● Exercise description
Once you reach the line containing "심판 성접대 경기 '5승2무'…4강신화마저 의심받아" in the entries below, write out that line and each one after it down to the line containing "기반시설 가운데 하나다.", exactly and with nothing added.

===== Dataset excerpts

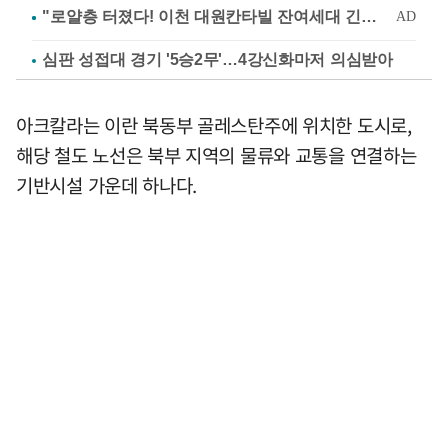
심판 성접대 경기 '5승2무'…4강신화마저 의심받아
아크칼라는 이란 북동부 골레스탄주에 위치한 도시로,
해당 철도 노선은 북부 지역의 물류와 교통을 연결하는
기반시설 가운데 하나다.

==========
===== Dataset excerpts

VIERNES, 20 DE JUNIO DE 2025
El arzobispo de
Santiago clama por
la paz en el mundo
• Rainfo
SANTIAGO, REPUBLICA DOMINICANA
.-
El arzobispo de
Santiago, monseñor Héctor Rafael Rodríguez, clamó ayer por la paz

==========
===== Dataset excerpts

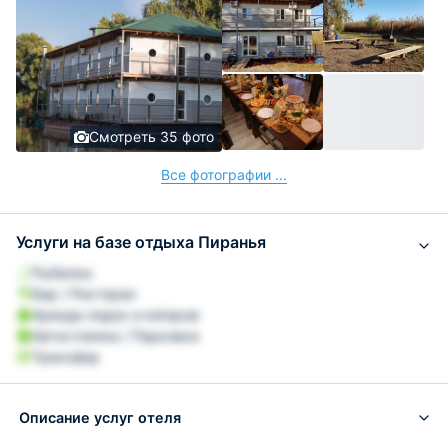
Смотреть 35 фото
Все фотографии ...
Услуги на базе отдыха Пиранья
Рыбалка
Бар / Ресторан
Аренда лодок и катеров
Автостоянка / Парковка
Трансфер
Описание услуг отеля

==========

● Expected output
심판 성접대 경기 '5승2무'…4강신화마저 의심받아
아크칼라는 이란 북동부 골레스탄주에 위치한 도시로,
해당 철도 노선은 북부 지역의 물류와 교통을 연결하는
기반시설 가운데 하나다.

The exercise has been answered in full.